As for the first part to your question, there's no concrete way to convince yourself of those things. You simply have to believe them. You have to come to a realization within your own self that you are NOT inadequate, and there may be plenty of women who find you attractive, maybe they're just as shy as you are.

A man of 20 who's still a virgin is SUCH a rarity that I would find it amazingly attractive. I would certainly wonder what had caused him to delay having sex, but not in a negative way. That's called willpower, and considering most guys think with both heads, it's a good thing to have. I would feel very flattered if I was the girl you wanted to lose it to, but also, to be honest, a little nervous.
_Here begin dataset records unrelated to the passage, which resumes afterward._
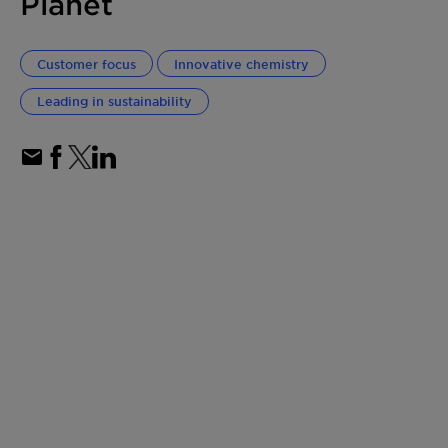
Planet
Customer focus
Innovative chemistry
Leading in sustainability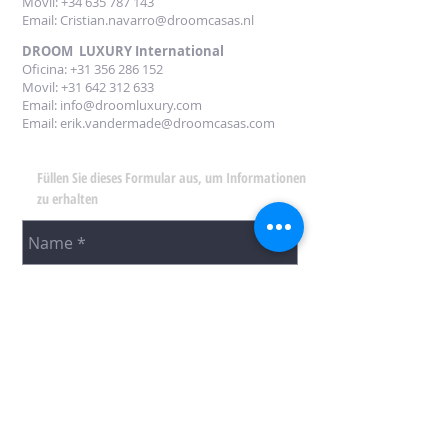
Movil: +34
635 787 143
Email:
Cristian.navarro@droomcasas.nl
DROOM LUXURY International
Oficina:
+31 356 286 152
Movil: +31 642 312 633
Email:
info@droomluxury.com
Email:
erik.vandermade@droomcasas.com
Füllen Sie dieses Formular aus, um Informationen
zu erhalten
If your first time happens in the right way, you tend to feel a deeper connection with that person than you will with other partners later on. I'm not sure how I would feel about being someone's first time, but that's just me. The fact that you're inexperienced wouldn't bother me.

Talking to women is really easy once you figure out what we want. It's a little known secret, but for you, I'll let you in on it.

Are you ready? Here it is...

WE DON'T KNOW WHAT WE WANT.

At all. We think we do, until it comes along, only then is it proven to us what we actually want. All most women are looking for is someone sweet, kind, caring, and intelligent, who's not going to grab our ass or stare at our chest for a prolonged period of time. Someone who's going to generally care about us, whom we can care for in return.

Sounds like you have everything necessary to make some lucky girl very happy. :) You just have to find her. And you will when you least expect it.

Sorry for the length, but I hope it was at least helpful. Best of luck!